Aside from the digestive problems, chameleons can also develop edema, a condition that may be prevented with proper chameleon husbandry and proper supplementation. If your chameleon develops diarrhea, it should be taken to a veterinarian for treatment. The chances of recovery are slim, but it’s best to be safe than sorry. Diarrhea is a symptom of other problems, including parasites and bacterial infections.
As the name implies, baby chameleons should be housed in small, screened enclosures. The size and shape of the enclosure should be suitable for the animal’s age and body type. They should have a minimum size of eight to ten inches to maximize their movement and avoid being trapped in their enclosure. If possible, the enclosure should be free of reflections to avoid damaging the animal’s eyes. Baby chameleons should be housed in separate rooms, rather than in a large, unscreened enclosure.
When selecting the substrate for a chameleon’s habitat, keep in mind that it should be 100% reptile proof. The best substrate is a topsoil mixture, which is free of sand, fertilizers, and reptile carpet. Climbing plants will provide a climbing surface for the animal, and paper towels can be used as lining. Make sure to remove any loose particles from the substrate, including the paper towels, before placing the chameleon inside.
Feeding a baby chameleon
You can feed your chameleon the same way you feed a small baby. You can do this by offering the chameleon a meal of crickets or other small insects. Baby chameleons do not bite, but they can hiss when threatened or their natural habitat is invaded. These creatures are delicate animals and will not approach you unless you offer them food.

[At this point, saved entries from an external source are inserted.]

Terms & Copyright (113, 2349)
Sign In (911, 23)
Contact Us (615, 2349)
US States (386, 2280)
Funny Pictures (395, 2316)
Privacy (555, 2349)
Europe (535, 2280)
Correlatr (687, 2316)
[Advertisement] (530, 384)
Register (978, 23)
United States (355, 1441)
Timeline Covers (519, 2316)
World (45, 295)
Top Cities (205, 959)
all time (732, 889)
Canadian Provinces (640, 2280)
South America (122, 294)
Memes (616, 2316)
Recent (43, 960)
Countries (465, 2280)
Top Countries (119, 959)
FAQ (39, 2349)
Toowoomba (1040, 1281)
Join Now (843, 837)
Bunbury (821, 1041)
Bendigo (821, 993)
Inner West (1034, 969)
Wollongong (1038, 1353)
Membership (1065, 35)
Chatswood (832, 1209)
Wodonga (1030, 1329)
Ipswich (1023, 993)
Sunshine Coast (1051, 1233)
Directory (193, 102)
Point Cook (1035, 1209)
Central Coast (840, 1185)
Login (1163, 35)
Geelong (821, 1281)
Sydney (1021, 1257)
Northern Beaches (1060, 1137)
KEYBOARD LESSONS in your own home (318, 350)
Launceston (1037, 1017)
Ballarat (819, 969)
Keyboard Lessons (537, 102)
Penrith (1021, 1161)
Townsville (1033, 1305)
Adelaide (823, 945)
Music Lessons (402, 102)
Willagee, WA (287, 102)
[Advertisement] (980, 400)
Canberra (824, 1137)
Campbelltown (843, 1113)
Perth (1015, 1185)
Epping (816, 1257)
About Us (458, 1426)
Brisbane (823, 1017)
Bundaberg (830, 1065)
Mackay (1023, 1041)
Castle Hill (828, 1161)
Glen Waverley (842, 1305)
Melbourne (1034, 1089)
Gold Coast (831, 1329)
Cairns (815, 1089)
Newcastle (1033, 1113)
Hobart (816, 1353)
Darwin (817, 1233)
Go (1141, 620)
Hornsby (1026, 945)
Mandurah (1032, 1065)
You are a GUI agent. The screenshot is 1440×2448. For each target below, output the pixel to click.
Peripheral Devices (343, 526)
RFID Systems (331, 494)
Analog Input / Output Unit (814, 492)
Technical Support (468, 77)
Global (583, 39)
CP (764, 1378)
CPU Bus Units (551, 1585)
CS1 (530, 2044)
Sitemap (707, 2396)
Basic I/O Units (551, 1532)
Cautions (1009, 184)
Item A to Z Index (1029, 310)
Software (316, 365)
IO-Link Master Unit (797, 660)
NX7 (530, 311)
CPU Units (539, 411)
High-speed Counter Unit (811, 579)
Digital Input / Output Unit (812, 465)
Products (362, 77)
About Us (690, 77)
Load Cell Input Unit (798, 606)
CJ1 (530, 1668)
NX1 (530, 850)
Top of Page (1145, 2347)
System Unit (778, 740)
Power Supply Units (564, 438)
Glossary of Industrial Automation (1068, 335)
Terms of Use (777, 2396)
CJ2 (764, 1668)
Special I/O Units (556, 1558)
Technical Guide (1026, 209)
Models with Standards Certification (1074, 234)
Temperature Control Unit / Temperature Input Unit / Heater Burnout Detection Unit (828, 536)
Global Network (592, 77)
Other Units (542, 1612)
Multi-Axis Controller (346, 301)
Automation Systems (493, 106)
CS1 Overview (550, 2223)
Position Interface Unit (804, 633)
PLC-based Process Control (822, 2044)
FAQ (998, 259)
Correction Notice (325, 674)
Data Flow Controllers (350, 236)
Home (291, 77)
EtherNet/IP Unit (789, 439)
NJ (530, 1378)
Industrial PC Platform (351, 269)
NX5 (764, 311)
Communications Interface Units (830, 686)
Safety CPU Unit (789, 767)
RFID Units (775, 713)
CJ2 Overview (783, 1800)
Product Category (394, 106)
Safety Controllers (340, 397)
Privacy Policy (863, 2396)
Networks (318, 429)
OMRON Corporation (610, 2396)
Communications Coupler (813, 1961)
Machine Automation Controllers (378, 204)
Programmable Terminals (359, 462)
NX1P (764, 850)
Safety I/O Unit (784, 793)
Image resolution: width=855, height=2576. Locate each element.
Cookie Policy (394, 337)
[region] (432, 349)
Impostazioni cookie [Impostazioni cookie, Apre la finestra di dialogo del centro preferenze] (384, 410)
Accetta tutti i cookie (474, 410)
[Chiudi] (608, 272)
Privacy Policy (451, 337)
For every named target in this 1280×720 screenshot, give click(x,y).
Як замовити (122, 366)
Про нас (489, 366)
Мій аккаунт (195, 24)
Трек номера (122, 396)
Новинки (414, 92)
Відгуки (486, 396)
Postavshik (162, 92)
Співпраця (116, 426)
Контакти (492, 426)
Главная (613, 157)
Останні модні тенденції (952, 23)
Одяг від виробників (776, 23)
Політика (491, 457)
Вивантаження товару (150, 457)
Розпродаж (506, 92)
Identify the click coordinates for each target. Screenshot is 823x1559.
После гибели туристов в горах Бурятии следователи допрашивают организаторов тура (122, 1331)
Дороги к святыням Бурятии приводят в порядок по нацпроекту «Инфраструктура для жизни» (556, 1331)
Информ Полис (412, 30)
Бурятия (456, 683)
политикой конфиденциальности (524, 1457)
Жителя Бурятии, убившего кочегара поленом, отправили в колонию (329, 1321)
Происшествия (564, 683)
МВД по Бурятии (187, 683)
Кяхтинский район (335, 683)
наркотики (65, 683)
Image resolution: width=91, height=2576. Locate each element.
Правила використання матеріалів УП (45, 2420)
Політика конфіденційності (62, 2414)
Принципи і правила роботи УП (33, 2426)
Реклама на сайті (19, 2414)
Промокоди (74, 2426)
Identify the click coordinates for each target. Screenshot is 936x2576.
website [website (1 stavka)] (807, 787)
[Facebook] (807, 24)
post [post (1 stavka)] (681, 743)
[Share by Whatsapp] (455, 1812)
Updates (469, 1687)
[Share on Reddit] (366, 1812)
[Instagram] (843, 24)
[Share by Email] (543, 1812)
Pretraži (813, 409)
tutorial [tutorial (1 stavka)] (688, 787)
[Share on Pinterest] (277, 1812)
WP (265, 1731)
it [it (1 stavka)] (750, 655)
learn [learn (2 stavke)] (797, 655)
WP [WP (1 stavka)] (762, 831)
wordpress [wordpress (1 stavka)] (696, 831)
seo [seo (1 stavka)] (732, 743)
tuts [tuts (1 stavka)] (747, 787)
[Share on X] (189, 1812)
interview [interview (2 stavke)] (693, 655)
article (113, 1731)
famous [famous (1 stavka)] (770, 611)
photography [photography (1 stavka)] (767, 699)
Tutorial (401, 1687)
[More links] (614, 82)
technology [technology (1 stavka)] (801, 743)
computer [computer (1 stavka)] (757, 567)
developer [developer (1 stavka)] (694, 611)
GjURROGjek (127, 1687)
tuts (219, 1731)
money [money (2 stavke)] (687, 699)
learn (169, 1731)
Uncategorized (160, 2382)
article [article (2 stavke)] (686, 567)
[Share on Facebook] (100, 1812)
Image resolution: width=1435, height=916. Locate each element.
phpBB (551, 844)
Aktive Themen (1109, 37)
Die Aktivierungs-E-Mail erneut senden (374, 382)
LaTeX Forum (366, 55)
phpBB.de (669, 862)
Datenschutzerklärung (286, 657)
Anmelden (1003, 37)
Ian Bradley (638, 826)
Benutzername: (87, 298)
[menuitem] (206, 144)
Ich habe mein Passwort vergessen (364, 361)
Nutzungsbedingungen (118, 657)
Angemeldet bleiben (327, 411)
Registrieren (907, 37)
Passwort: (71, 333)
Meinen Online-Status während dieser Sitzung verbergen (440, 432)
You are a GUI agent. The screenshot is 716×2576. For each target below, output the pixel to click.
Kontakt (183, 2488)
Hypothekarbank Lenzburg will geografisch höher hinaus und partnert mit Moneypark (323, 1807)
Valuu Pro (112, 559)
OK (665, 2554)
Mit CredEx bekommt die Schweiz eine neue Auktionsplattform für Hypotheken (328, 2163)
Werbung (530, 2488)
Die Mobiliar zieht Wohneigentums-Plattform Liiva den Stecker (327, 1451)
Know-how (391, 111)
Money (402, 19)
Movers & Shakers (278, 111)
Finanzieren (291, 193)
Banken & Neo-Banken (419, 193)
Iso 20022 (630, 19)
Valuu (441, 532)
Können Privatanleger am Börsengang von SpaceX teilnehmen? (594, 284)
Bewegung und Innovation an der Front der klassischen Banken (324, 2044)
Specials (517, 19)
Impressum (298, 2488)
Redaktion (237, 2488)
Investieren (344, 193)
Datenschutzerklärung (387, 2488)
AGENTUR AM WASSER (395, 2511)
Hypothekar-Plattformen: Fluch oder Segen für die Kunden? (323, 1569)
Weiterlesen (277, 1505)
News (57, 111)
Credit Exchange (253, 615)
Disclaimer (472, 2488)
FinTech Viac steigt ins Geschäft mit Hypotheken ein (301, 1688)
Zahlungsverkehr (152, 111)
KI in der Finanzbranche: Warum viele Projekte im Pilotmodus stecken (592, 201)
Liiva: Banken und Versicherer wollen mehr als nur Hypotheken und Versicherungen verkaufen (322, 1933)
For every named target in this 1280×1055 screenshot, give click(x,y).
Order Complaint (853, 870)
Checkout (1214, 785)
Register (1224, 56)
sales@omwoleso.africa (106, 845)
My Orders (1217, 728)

You can also feed your chameleon live crickets. You can buy live crickets and prepare them by gut loading them with calcium powder. Place them in different locations in the cage to attract them. These crickets will attract the chameleons and make good pets. Insects are the most preferred food for chameleons, but Dubia roaches are also acceptable.
Keeping a chameleon away from other pets
If you are a pet owner and are considering getting a chameleon, there are many factors to keep in mind. First and foremost, it is best to keep a chameleon separate from other pets. For starters, you should keep a chameleon in a separate room from other pets. It is also important to keep birds and other pets out of the cage, as these species are predators of chameleons.
You should also keep two chameleons apart from one another. They may not fight on the first day, but after they have adapted to each other, they will begin to fight over dominance. As a result, housing two chameleons together can lead to their short lifespans. Therefore, it is best to keep two or more chameleons in separate cages.
Taking care of a baby chameleon
If you’re thinking about getting a chameleon as a pet, you should know that they need special care and are not as easily adaptable as some other species of lizards. Their habitat should be screened to reduce stress levels and must contain two to three inches of coconut fiber or reptile bark. The cage should have a humidity level of 40% to 60% and temperature range of 75-85degF.
Baby chameleons do not sleep during the day, so if you see them sleeping in the morning, there’s probably something wrong with their set-up. Check the lights and temperature, and check for loose insects. It’s best to buy a baby chameleon rather than a fully-grown one, which requires extra care. Baby chameleons are not suited for beginners, as they are a bit small and delicate.